Bunun yanı sıra İslâm hukukçuları evlenmenin dinî hükmünün çeşitli durumlara göre farz, sünnet, mubah, mekruh ve haram olduğunu belirtmişlerdir.[vi] 

İslâm’da ailenin kurulması için ilk şart, mümin bir erkekle mümine bir kadın olması ve birbirleriyle sıhriyetin Kur’ân’da yasaklanan durumlardan birinin olmaması ilkesidir. Kur’an’da anne, baba, kızlar, oğullar, kardeşler, teyzeler ve yeğenlerle evlenmenin haramlığı ile süt kardeşler arasındaki evliliğin yasak olduğu hükme bağlanmıştır. Yine Kur’ânî hükme göre hala ve amca ile evlenmek yasaktır.[vii]

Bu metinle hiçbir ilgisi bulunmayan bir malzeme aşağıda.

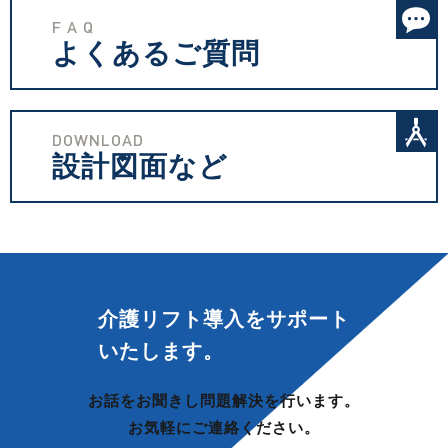
F A Q
よくあるご質問
DOWNLOAD
設計図面など
介護リフト導入を
サポート
いたします。
お話をお聞きし問題解決を行います。
お気軽にご連絡ください。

Birçok toplumda olduğu gibi İslâm aile yapısı da ataerkildir. Fakat bu aile Yahudilikte, Roma ve Eski Arap toplumunda var olanlardan farklı bir yapıdadır. Aile reisinin onu meydana getiren fertler üzerindeki yetkisi öncekilere nispetle son derece sınırlıdır. Meselâ bir aile reisi olarak babanın, çocuklarının şahısları ve mal varlıkları üzerinde onların yararıyla sınırlı bir velâyet hakkı vardır.[viii]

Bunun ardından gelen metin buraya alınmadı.